• **Information provided**
--------------------

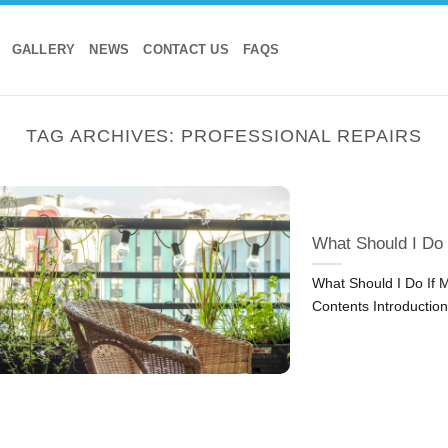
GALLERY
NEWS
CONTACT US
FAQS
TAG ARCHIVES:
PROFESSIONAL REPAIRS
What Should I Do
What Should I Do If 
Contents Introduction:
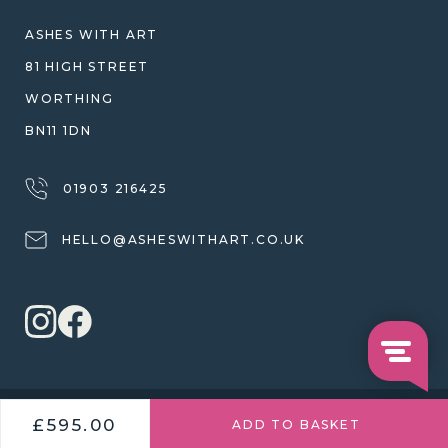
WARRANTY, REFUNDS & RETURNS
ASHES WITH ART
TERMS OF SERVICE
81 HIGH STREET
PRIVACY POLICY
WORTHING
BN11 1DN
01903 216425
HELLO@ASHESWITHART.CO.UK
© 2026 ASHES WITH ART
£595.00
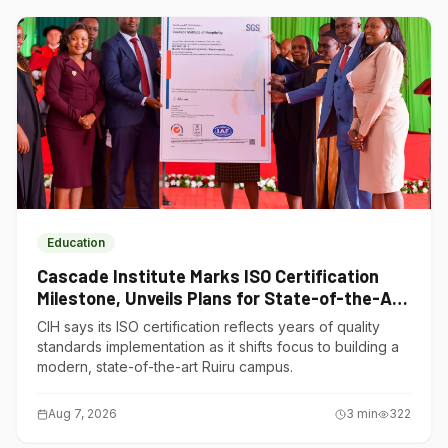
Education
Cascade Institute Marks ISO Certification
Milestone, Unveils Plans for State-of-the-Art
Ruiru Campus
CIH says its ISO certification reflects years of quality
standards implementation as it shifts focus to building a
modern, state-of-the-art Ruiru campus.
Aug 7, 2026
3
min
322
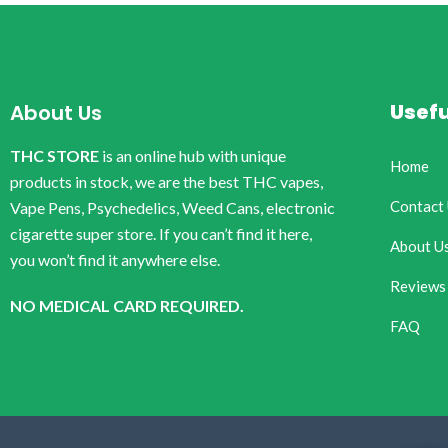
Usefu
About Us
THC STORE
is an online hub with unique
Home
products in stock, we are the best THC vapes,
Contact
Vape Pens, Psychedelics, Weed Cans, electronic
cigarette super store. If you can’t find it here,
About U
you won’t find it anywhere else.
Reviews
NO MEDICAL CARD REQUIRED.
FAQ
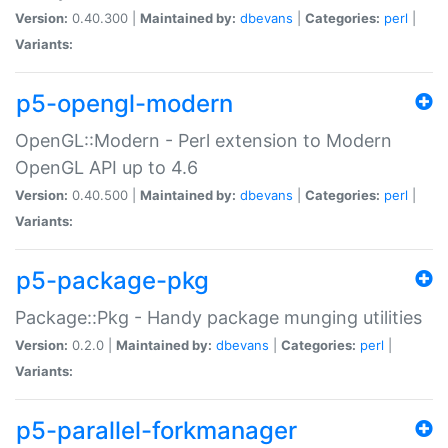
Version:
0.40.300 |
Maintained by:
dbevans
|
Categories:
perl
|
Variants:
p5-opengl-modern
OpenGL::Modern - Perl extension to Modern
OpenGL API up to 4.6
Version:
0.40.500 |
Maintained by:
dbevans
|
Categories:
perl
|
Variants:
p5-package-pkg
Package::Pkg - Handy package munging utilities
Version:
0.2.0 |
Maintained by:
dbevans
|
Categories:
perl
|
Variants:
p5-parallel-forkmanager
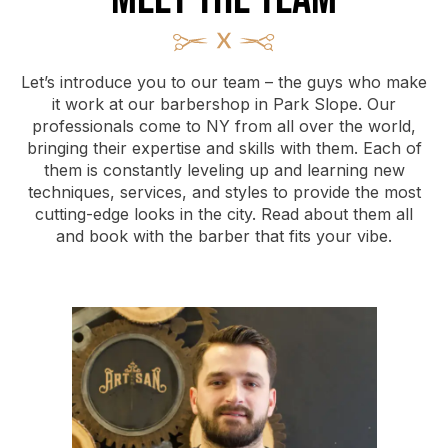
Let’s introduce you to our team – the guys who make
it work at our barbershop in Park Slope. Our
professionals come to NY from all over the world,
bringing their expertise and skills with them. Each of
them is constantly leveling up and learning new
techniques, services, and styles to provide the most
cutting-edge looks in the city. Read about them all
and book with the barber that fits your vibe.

--------------------

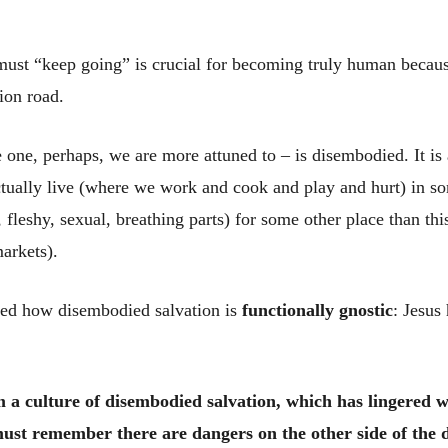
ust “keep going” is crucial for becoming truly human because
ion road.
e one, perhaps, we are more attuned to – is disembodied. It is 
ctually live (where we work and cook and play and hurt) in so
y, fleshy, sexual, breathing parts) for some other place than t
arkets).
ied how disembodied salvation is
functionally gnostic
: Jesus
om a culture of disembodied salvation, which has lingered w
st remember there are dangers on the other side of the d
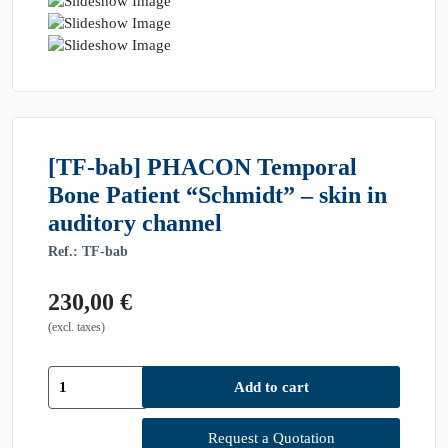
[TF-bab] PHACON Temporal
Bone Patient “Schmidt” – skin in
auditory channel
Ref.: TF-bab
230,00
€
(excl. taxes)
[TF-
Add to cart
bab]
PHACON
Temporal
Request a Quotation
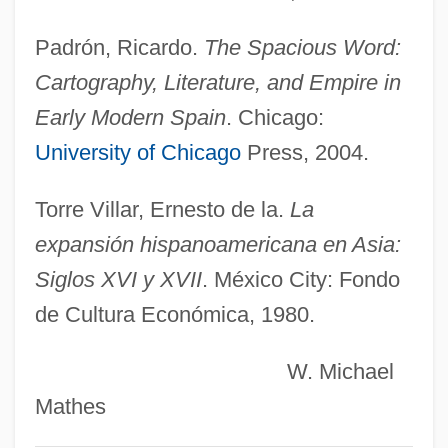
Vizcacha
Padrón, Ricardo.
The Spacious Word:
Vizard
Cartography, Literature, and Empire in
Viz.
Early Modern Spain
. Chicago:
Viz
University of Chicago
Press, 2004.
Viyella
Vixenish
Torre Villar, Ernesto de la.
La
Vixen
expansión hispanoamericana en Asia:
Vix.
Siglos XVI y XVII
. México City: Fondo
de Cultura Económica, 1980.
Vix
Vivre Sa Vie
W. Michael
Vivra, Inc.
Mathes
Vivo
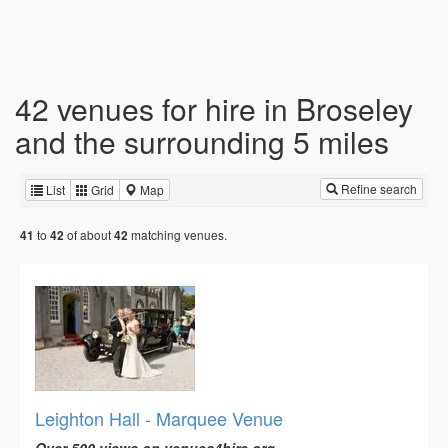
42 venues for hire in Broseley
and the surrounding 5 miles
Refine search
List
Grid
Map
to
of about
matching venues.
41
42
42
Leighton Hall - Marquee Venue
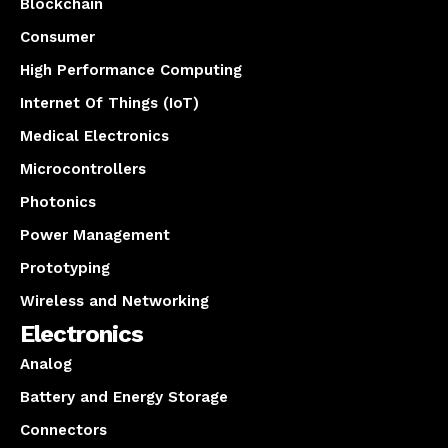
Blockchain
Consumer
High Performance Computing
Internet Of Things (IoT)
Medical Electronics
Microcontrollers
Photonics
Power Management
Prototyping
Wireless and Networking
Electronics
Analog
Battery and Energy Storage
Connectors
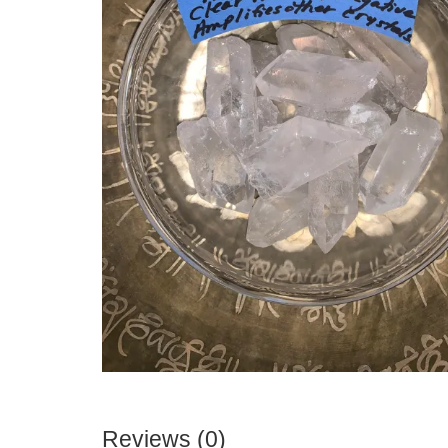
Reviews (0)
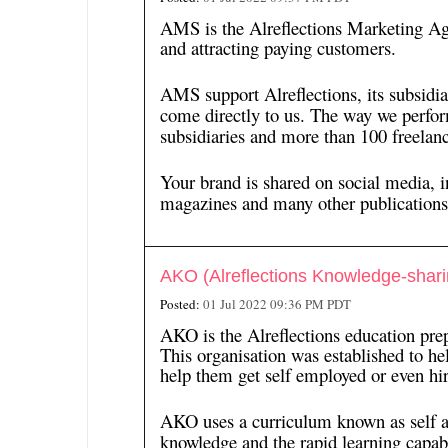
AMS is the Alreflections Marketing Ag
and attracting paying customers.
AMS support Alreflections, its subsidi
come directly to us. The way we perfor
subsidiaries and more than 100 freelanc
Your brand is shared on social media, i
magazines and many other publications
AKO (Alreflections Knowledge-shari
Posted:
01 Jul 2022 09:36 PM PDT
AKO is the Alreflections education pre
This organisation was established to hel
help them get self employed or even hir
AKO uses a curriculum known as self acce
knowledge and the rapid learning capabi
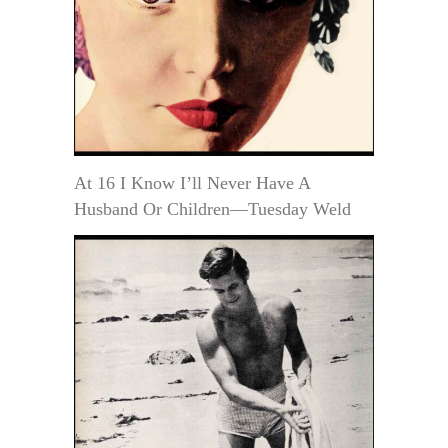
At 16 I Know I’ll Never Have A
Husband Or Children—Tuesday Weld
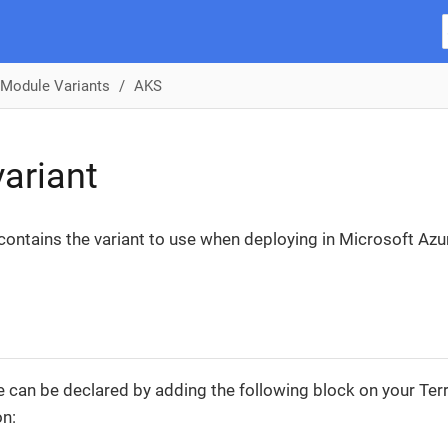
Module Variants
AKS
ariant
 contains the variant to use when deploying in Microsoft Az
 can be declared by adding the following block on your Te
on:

--------------------

Go through the records. Copy each line where "Alreflections" appears.

AMS is the Alreflections Marketing Ag
AMS support Alreflections, its subsidi
AKO (Alreflections Knowledge-shari
AKO is the Alreflections education pre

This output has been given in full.